Aku terkejut, usahaku mengobrol dengan gadis cantik ini membuahkan hasil. Mungkin ini hal yang biasa bagi orang lain. Tapi bayangkan ketika kau jatuh cinta dengan seseorang, dan orang itu mengajakmu jalan berdua entah kemanapun itu tujuannya. "It's magical'.
Sedikit bocoran, ini adalah pertama kalinya aku jalan berdua dengan Beyza walaupun ini tidak disengaja, dan tentunya bukan yang terakhir. Tapi kalau saja ada mesin waktu, aku berharap Beyza tidak mengajakku pulang bersama malam itu.
Di Istanbul ada banyak sekali jenis transportasi umum dan semuanya terkoneksi satu sama lain. Bus, feri, dan kereta pun banyak macamnya, ada subway, tram, dll. Setelah berjalan sedikit aku dan Beyza akhirnya menaiki bus. Aku bilang pada Beyza kalau aku sedang belajar bahasa Turki. Dia pun berjanji akan memberikanku sebuah novel berbahasa Turki untuk latihan di pertemuan kami berikutnya.

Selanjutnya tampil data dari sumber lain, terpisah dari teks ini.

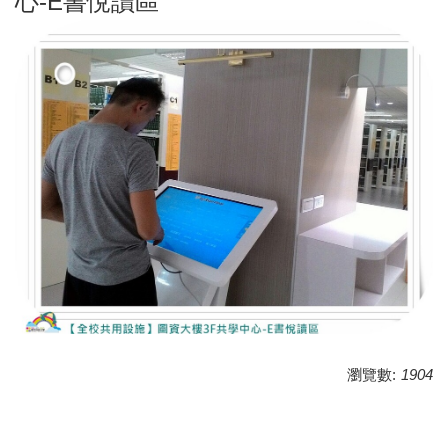
心-E書悅讀區
瀏覽數:
1904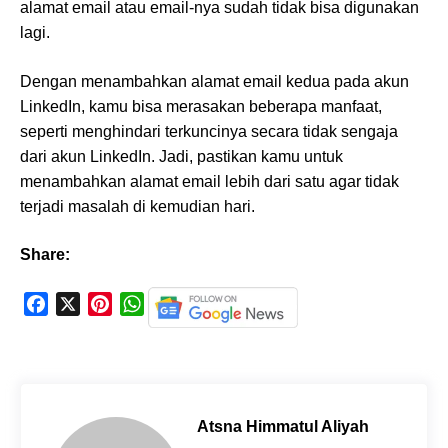
alamat email atau email-nya sudah tidak bisa digunakan
lagi.
Dengan menambahkan alamat email kedua pada akun
LinkedIn, kamu bisa merasakan beberapa manfaat,
seperti menghindari terkuncinya secara tidak sengaja
dari akun LinkedIn. Jadi, pastikan kamu untuk
menambahkan alamat email lebih dari satu agar tidak
terjadi masalah di kemudian hari.
Share:
F
X
P
W
a
i
h
c
n
a
e
t
t
b
e
s
o
r
A
Atsna Himmatul Aliyah
o
e
p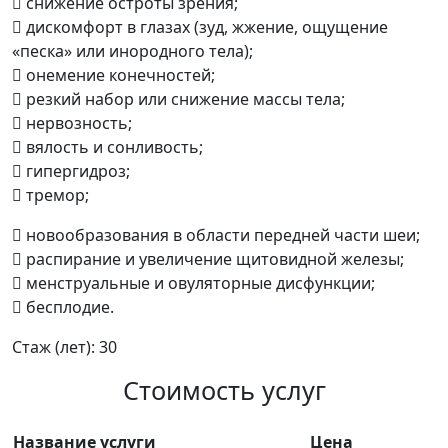
 снижение остроты зрения;
 дискомфорт в глазах (зуд, жжение, ощущение
«песка» или инородного тела);
 онемение конечностей;
 резкий набор или снижение массы тела;
 нервозность;
 вялость и сонливость;
 гипергидроз;
 тремор;
 новообразования в области передней части шеи;
 распирание и увеличение щитовидной железы;
 менструальные и овуляторные дисфункции;
 бесплодие.
Стаж (лет): 30
Стоимость услуг
Название услуги
Цена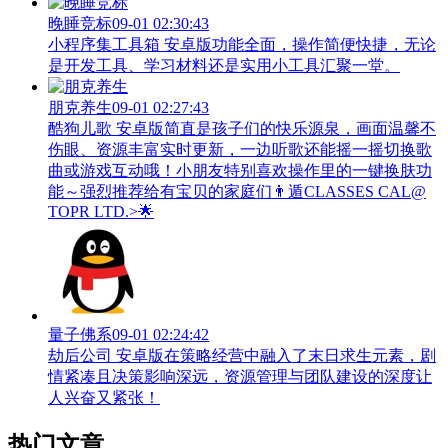
晚睡竞标
09-01 02:30:43
小程序集工具箱 安卓版功能全面，操作简便快捷，无论
是开发工具、学习材料还是实用小工具汇聚一堂。
朋克养生
09-01 02:27:43
酷狗儿歌 安卓版简直是孩子们的快乐源泉，画面温馨不
伤眼、资源丰富实时更新，一边听歌还能摇一摇切换歌
曲或游戏互动哦！小朋友特别喜欢操作里的一键换肤功
能～强烈推荐给有宝贝的家庭们👨‍遁️CLASSES CAL@
TOPR LTD.>🌟
量子佛系
09-01 02:24:42
劫后公司 安卓版在策略经营中融入了末日求生元素，剧
情紧凑且决策影响深远，资源管理与团队建设的深度让
人兴奋又紧张！
热门文章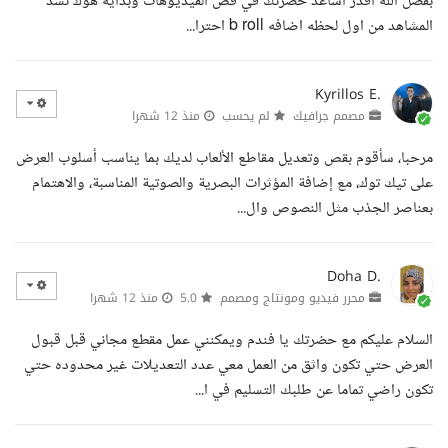
بفضل الله اقدر اساعد حضرتك في قص الفيديوهات وبدايه هوك تشد
المشاهد من اول لحظه اضافه b roll احترا...
Kyrillos E.
مصمم جرافيك
لم يحسب
منذ 12 شهرا
مرحبا، سأقوم بقص وتعديل مقاطع الألعاب لديك بما يناسب أسلوب العرض
على تيك توك، مع إضافة المؤثرات البصرية والصوتية المناسبة، والاهتمام
بعناصر الجذب مثل النصوص وال...
Doha D.
محرر فيديو ومونتاج ومصمم
5.0
منذ 12 شهرا
السلام عليكم مع حضرتك يا فندم ويمكنني عمل مقطع مجاني قبل قبول
العرض حتي تكون واثق من العمل معي عدد التعديلات غير محدوده حتي
تكون راضي تماما عن طلبك التسليم في ا...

Perjalanan kami dilanjutkan dengan menaiki feri untuk menyebrang selat bosporus. Jujur saja, tidak banyak hal yang aku ingat dari percakapan kami. Tapi yang paling berkesan bagiku adalah saat kami duduk berdekatan di atas feri dan Beyza menunjuk ke arah langit.
"Lihat, langit malam ini begitu indah ya?" ujar Beyza sambil tersenyum.
Aku menatapnya dalam. Aku tidak terpesona dengan keindahan langit malam itu. Tapi keindahan matanya yang membuatku sejuk. Malam itu aku yakin, aku jatuh cinta pada gadis ini.